In the 17th and 18th centuries, Newtonian mechanics was triumphant in its explanation of the solar system. In fact, many theologians at that time pictured God as a great clockmaker, who had only to start the universe and then step back and let Newton’s laws determine the future. But does everything in the universe run like a fine clock? The nineteenth century mathematician Poincaré found an exception—the motion of three mutually interacting astronomical objects. When the three objects have comparable mass, as suggested in the drawing, the motion of each body produces a substantial change in the gravitational field experienced by the other two, thereby making a solution impossible.
The only way to tackle this kind of problem is by a series of iterations—calculate the gravitational forces, let the objects move for a short time under these forces, then recalculate the forces based on the objects’ new positions, etc. Even without a computer, Poincaré could see that the resulting orbits were aperiodic and wildly disordered. Moreover he discovered that a small change in the initial conditions—the initial positions and velocities of the three objects—produced a huge change in the orbits. This important observation was to lie fallow for eighty years, awaiting the development of chaos theory.
Step outside and behold a chaotic system—the weather. Although there are short-term patterns, the system never repeats, and long-range forecasting remains an unsolved problem. Back in the 1960s, meteorologist Ed Lorenz build a simple computer weather model that, when given some initial values, chugged out numbers that corresponded to wind speed, precipitation, and temperature. Then this output went back in as the new input, and the model generated simple predictions over time.
Desiring to repeat a particular computer run, Lorenz restarted the computer but rounded down the initial values from six significant figures to three. Since temperatures weren’t measured to three significant figures of accuracy anyway, this approximation should have had no effect. And indeed, the output of the new run at first followed that of the old, but slowly and steadily the two diverged, as shown in the first graph, until the results were completely different and continued so, as shown in the graph. Lorenz was stunned—a change in input too small to correspond to a measurable difference had totally altered the output. Lorenz’ result exemplifies “exquisite sensitivity to initial conditions,” otherwise known as the butterfly effect—the beat of a butterfly’s wing in China could, in principle, change the weather in New York .

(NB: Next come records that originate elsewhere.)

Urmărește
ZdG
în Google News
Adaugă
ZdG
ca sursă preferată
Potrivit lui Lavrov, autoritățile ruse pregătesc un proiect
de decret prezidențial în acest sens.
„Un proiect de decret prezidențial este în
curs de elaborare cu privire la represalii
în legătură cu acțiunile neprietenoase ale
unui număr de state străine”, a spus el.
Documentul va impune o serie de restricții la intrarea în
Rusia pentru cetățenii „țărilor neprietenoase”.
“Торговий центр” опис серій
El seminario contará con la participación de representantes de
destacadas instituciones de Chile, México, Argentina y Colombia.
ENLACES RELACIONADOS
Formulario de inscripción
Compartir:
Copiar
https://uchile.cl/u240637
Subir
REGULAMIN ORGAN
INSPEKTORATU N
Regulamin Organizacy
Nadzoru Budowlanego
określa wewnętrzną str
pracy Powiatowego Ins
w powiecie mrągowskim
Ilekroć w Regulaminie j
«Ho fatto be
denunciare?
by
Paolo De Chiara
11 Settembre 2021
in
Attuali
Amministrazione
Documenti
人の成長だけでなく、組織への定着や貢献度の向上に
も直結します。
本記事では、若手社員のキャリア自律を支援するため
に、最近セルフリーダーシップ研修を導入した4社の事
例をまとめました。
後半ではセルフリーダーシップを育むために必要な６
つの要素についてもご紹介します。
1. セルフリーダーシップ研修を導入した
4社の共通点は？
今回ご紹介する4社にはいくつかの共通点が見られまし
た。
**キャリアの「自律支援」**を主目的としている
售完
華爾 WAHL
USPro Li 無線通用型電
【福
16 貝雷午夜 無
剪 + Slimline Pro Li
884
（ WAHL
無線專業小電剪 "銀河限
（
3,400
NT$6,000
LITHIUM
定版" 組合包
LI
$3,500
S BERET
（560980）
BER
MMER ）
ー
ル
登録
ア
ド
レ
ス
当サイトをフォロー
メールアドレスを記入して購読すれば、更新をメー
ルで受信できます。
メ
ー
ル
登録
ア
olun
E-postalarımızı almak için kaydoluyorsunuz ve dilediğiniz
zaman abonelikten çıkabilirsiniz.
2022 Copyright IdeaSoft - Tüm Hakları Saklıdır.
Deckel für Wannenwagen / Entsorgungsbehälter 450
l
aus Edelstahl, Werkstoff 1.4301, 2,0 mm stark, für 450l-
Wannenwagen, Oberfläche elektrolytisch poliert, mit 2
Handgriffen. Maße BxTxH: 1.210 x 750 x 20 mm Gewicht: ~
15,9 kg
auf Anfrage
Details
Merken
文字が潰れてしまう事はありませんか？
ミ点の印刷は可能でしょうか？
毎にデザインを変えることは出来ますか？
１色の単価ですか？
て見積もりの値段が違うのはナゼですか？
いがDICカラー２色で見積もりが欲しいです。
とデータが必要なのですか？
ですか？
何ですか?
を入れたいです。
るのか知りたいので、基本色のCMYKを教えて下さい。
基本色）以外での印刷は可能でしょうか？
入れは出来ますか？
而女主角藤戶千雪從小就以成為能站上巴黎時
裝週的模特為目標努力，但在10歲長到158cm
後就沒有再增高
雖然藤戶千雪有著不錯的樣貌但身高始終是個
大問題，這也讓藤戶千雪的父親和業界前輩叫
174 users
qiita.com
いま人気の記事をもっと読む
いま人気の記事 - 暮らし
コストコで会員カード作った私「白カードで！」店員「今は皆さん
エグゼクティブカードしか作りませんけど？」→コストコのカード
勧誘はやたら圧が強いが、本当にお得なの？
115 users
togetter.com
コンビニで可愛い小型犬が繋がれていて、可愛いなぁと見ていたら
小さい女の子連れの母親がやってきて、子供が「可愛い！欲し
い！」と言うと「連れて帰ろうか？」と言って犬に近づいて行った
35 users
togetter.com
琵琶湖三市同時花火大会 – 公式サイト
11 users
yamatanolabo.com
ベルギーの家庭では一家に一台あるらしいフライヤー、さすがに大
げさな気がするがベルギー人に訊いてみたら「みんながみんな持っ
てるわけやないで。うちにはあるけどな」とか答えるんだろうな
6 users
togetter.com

This image is a phase space graph for a pendulum with friction. Each point corresponds to a state of particular position and momentum, and the succession of points around the curve correspond to the evolution of the system with time. As friction erodes the amplitude and speed of the bob, the phase space plot spirals in to the equilibrium position and zero momentum (zero speed)
Lorenz presented his simulation results with a graph of what physicists call “phase space.” In this space, each axis of the graph corresponds to a system variable, such as the position and momentum of a particle, so the entire state of the system can be expressed by the point in phase space it occupies at a certain time. A pendulum with friction would have a phase space diagram like that shown in the second graph, a spiral that winds in to a point, as energy dissipates and the pendulum amplitude and speed progressively decrease. For more on the phase space of a pendulum, see the first link.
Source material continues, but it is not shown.